Théodore fut sur le point de tempêter. Il se contint cependant et répondit avec bonne humeur :

— Bah, voyez-vous, Eulalie, j’en avais assez de travailler. L’immobilité, moi ça me pèse, mais j’ai tout de même fini ce que j’avais à faire. Si papa rentre, vous lui direz que j’ai été passer la fin de la journée chez Victor. Même, si papa vous le demande, vous lui direz que sans doute je resterai coucher au château des Ifs.

Et sans donner d’autres explications, Théodore ouvrait la porte, se jetait dans la rue, prenait sa course vers la gare.

« Bon sang, je vais manquer mon train, pensa-t-il. »

Il n’avait pas fait vingt mètres qu’une voix bien connue, familière, le hélait :

— Théodore, Théodore, où vas-tu ?

Théodore s’immobilisa net et devint blême.

Il se trouvait en face de son père qui rentrait enfin et bien mal à propos.
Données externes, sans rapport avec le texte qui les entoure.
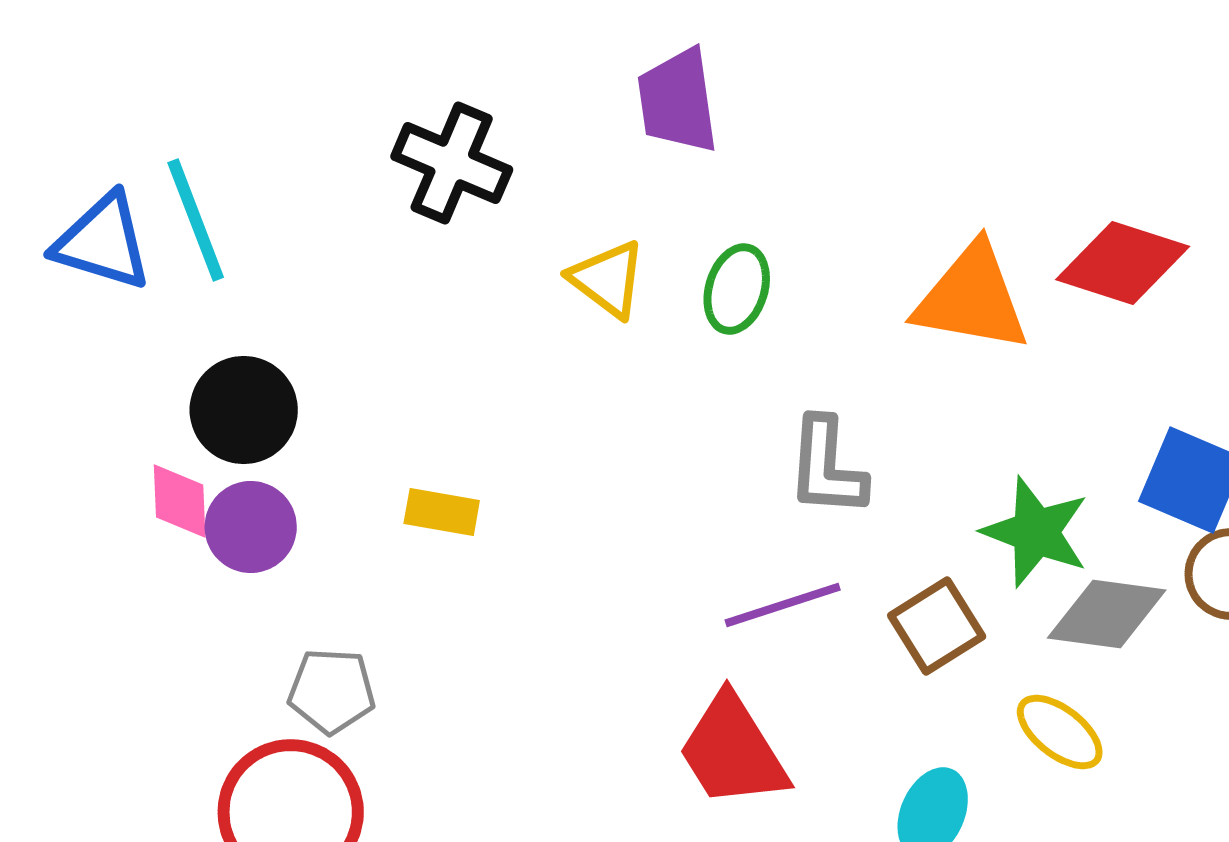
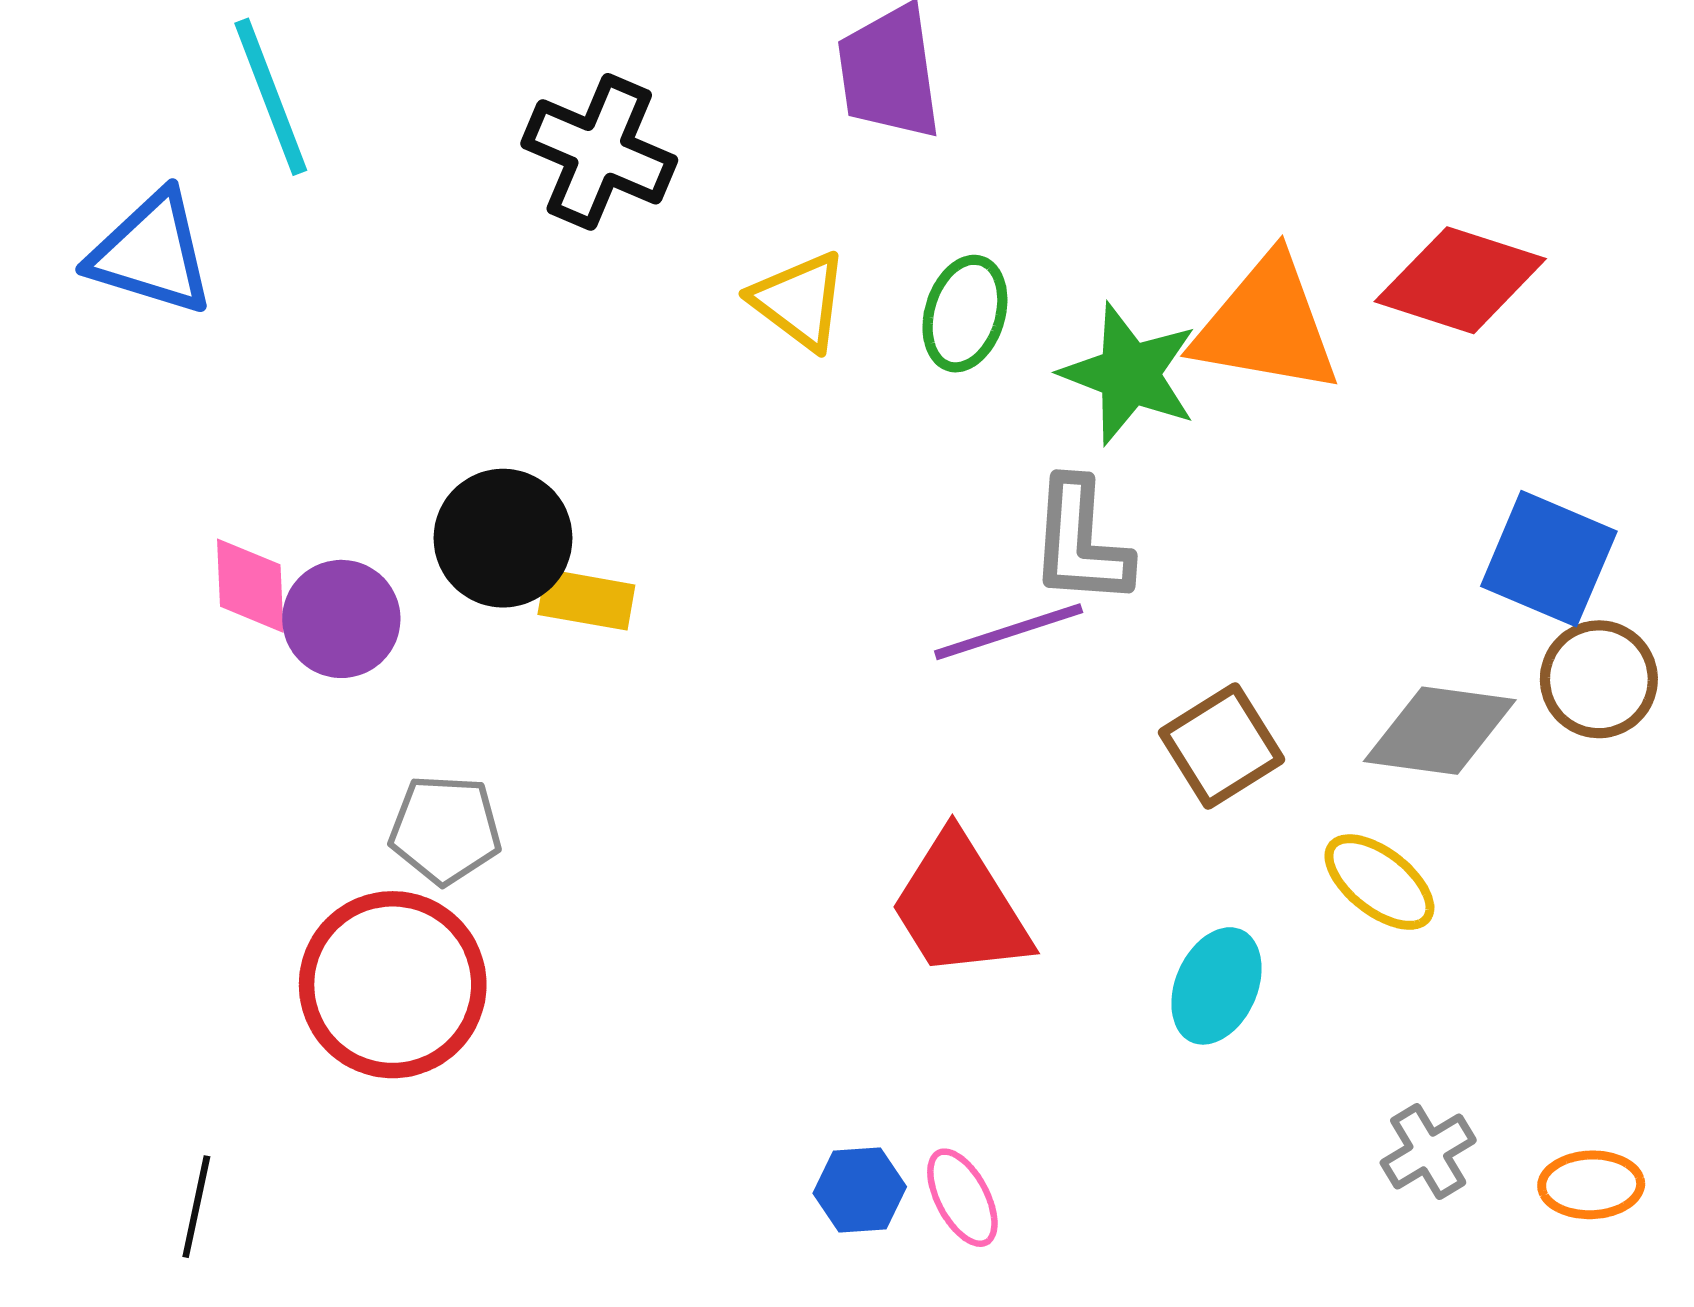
cyan line: (196, 220) -> (271, 97), moved
black circle: (244, 410) -> (503, 538), moved
green star: (1036, 532) -> (1129, 374), moved
purple line: (783, 605) -> (1009, 632), moved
En un instant, le jeune homme imagina les pires catastrophes. N’allait-il pas être obligé de retourner à la maison ? Son père ne trouverait-il pas devant lui le tiroir fracturé ? Que dire ? Que faire ?
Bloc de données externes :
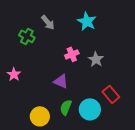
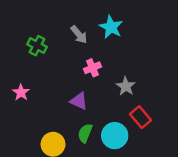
gray arrow: (48, 22) -> (79, 35), moved
gray star: (96, 59) -> (126, 86), moved

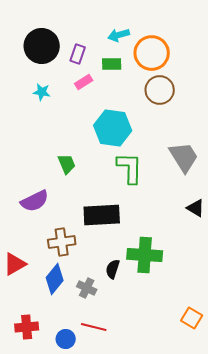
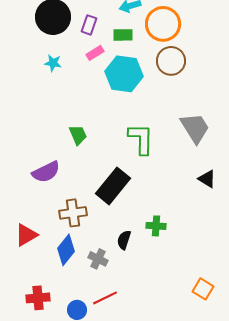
cyan hexagon: (113, 128) -> (124, 74), moved
black rectangle: (102, 215) -> (113, 186), turned -48
green cross: (145, 255) -> (156, 226), size x0.6
red line: (94, 327) -> (105, 298), turned -40

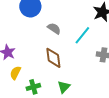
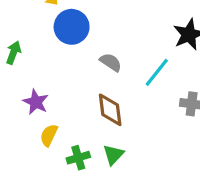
green triangle: (64, 87) -> (113, 155), moved

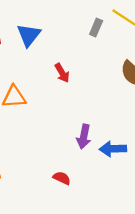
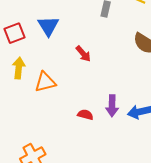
red semicircle: (62, 178) -> (85, 115), moved

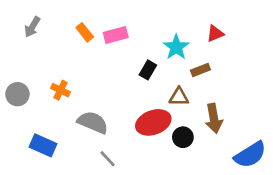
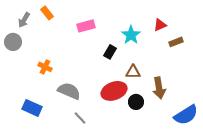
orange rectangle: (85, 32) -> (47, 13), moved
brown rectangle: (200, 70) -> (176, 42), moved
gray circle: (17, 94) -> (13, 42), moved

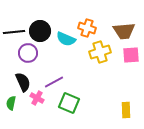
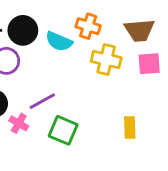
yellow cross: (100, 52) -> (106, 60), turned 30
yellow rectangle: (126, 110) -> (130, 128), moved

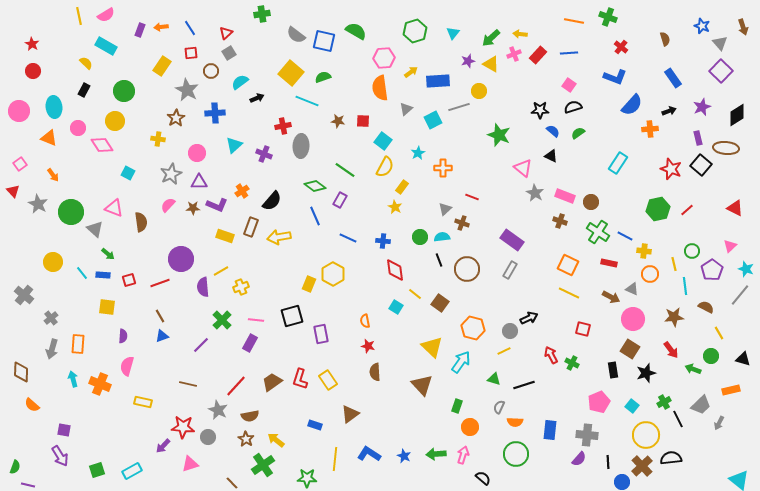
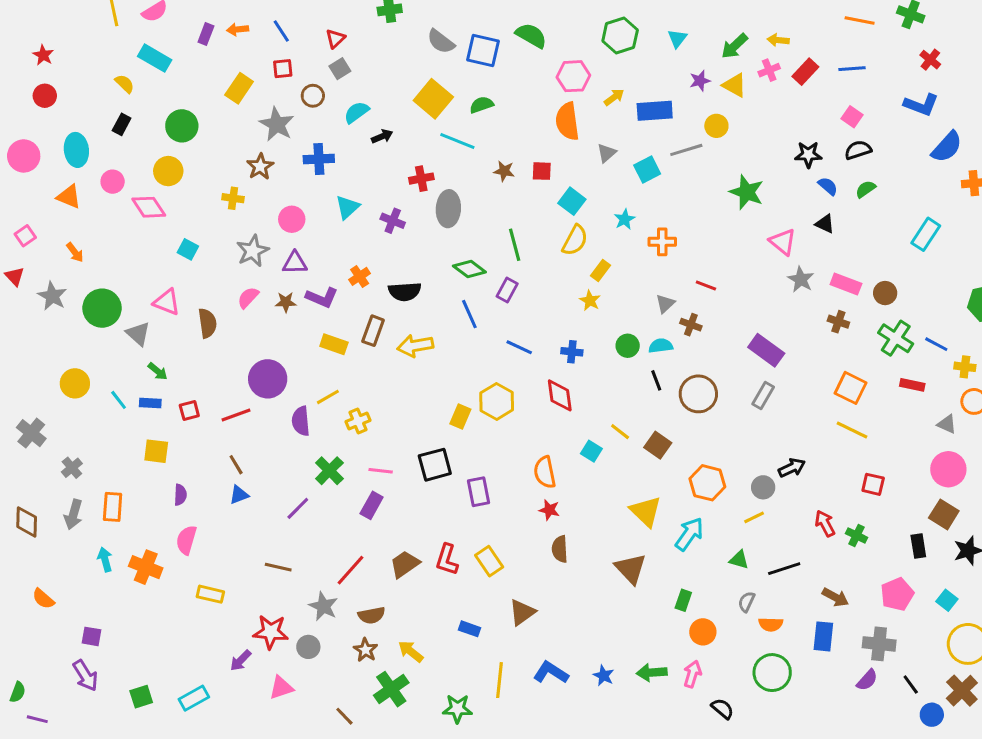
green line: (345, 170) -> (515, 245), turned 40
black semicircle: (272, 201) -> (405, 292), turned 45
red diamond: (395, 270) -> (560, 395), moved
brown arrow: (611, 297) -> (835, 597), moved
orange semicircle: (365, 321) -> (545, 472), size x1.5
brown diamond: (21, 372) -> (27, 522), moved
black line: (608, 462) -> (911, 685), turned -32

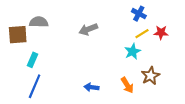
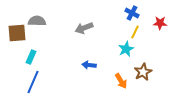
red star: (161, 33) -> (160, 23), moved
yellow line: (142, 34) -> (135, 32), turned -32
blue arrow: (91, 87) -> (89, 65), moved

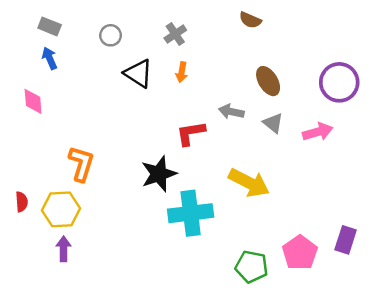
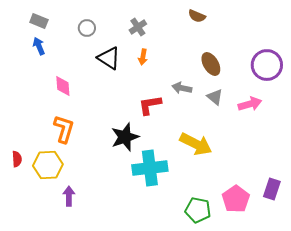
pink diamond: (33, 101) -> (63, 86), moved
purple arrow: (64, 249) -> (69, 196), moved

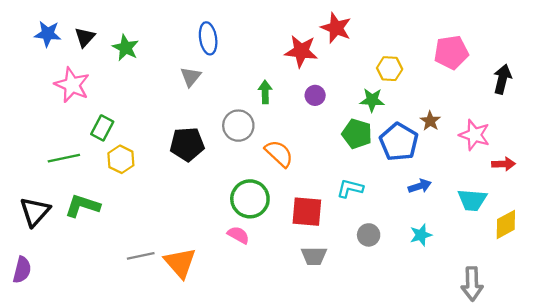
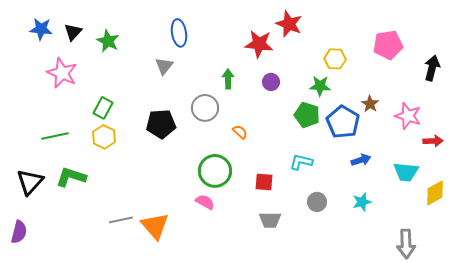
green rectangle: (102, 128) -> (103, 108), moved
orange semicircle: (279, 154) -> (240, 132), size x0.6
red square: (307, 212) -> (264, 182), size x0.7

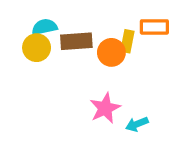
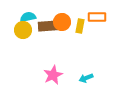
orange circle: (111, 52) -> (62, 22), moved
pink star: (105, 108) -> (53, 75), moved

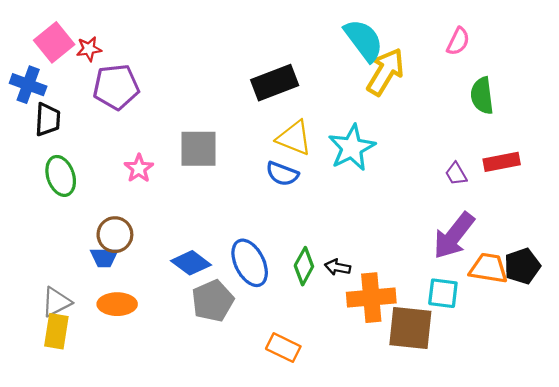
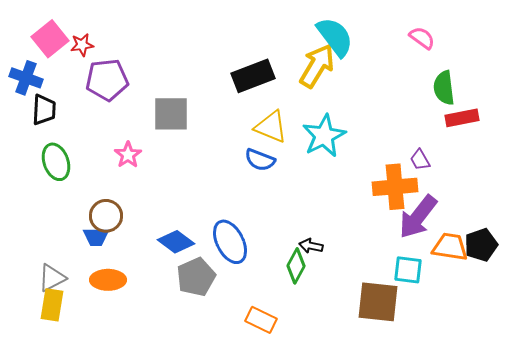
pink semicircle: (458, 41) -> (422, 38), turned -80
yellow arrow: (385, 72) -> (317, 66), moved
gray square: (199, 149) -> (171, 114), moved
red rectangle: (502, 162) -> (462, 118), moved
green diamond: (304, 266) -> (296, 266), moved
orange cross: (371, 298) -> (395, 187), moved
— Papa, répondit Théodore d’un ton de voix qui lui semblait étrange, tremblant, et qui cependant était le ton ordinaire de sa voix, papa, j’ai fini tout mon travail, et si vous me le permettez, je vais me rendre chez mon ami Victor. J’ai l’intention de coucher au château car je sais que demain Victor prend une répétition avec son professeur de mathématiques et je voudrais lui demander l’explication d’un théorème de géométrie que je ne comprends pas.

Me Gauvin, fort éloigné, bien entendu, de soupçonner les intentions véritables de son fils, de deviner le mensonge qui lui était fait, interrogea simplement :

— Tu as fini tout ton travail ?

— Oui, père.

— Va alors. Mais si tu reviens demain matin, fais en sorte d’être là pour onze heures. Tu sais que tu as toi-même une répétition.
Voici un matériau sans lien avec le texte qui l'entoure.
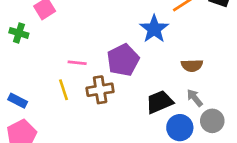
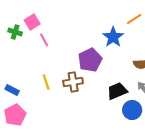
green cross: (19, 33) -> (15, 32), moved
pink line: (77, 63) -> (44, 40), moved, turned 56

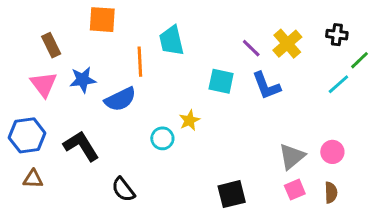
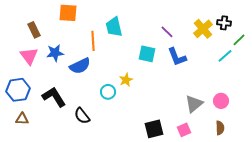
yellow cross: (287, 44) -> (203, 29), moved
black semicircle: (123, 190) -> (82, 116), moved
pink square: (295, 190) -> (184, 130), moved

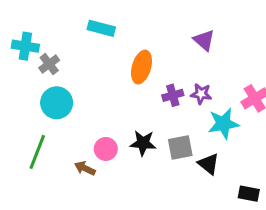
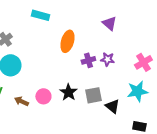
cyan star: (223, 124) -> (137, 91), moved
black star: (143, 143) -> (68, 92), turned 30
brown arrow: (85, 168) -> (21, 101), moved

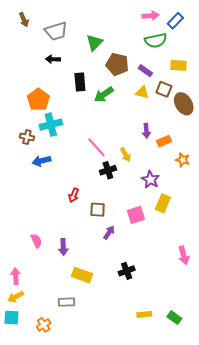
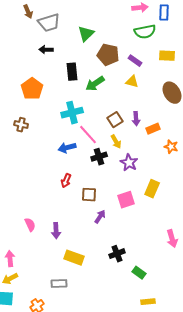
brown arrow: (24, 20) -> (28, 12), moved
blue rectangle: (175, 21) -> (164, 13), turned -42
brown square: (164, 89) -> (115, 120), moved, turned 35
cyan cross: (51, 125) -> (72, 113), moved
blue arrow: (42, 161) -> (67, 148), moved
purple star: (150, 180) -> (129, 163), moved
yellow rectangle: (144, 314) -> (148, 302), moved
green rectangle: (174, 318) -> (139, 273), moved

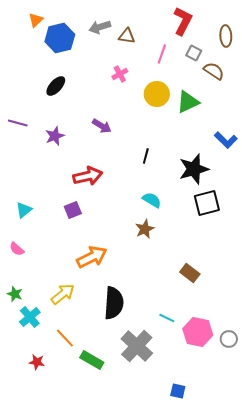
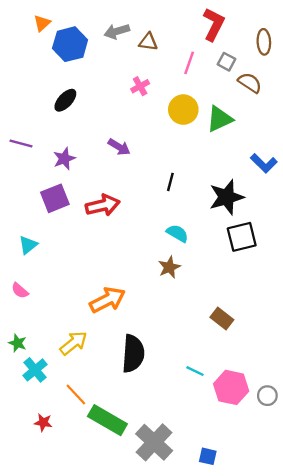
purple square: (73, 210) -> (55, 198), moved, size x1.4
gray cross: (137, 346) -> (154, 442), moved
green rectangle: (92, 360) -> (107, 420), size x1.4

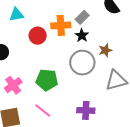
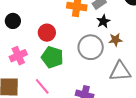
black star: (82, 35) -> (103, 21), moved
red circle: (38, 36) -> (47, 33), moved

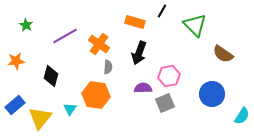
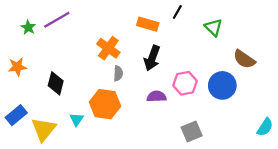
green triangle: (195, 25) -> (214, 27), size x0.7
purple line: (65, 36) -> (57, 20), moved
blue circle: (212, 94) -> (222, 85), moved
gray square: (165, 103) -> (192, 131), moved

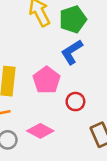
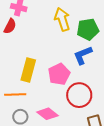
red circle: (75, 102) -> (79, 95), size x1.6

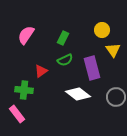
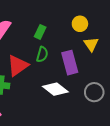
green semicircle: (65, 60) -> (42, 54), turned -49
red triangle: (41, 71) -> (18, 66), size x1.6

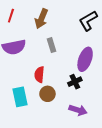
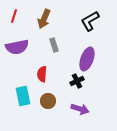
brown circle: (47, 94) -> (48, 101), moved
Théodore inclina la tête en signe d’assentiment, et, sans demander son reste, reprit sa course.

Il en était quitte d’ailleurs pour allonger un peu son chemin.

Ne voulant pas risquer que Me Gauvin s’aperçût de la direction qu’il prenait, il tournait sur la droite comme s’il eût eu réellement l’intention de se rendre chez son ami Victor.

Cent mètres plus loin, par exemple, il se faufilait par une ruelle en prenant garde d’être vu et rejoignait la route de la gare.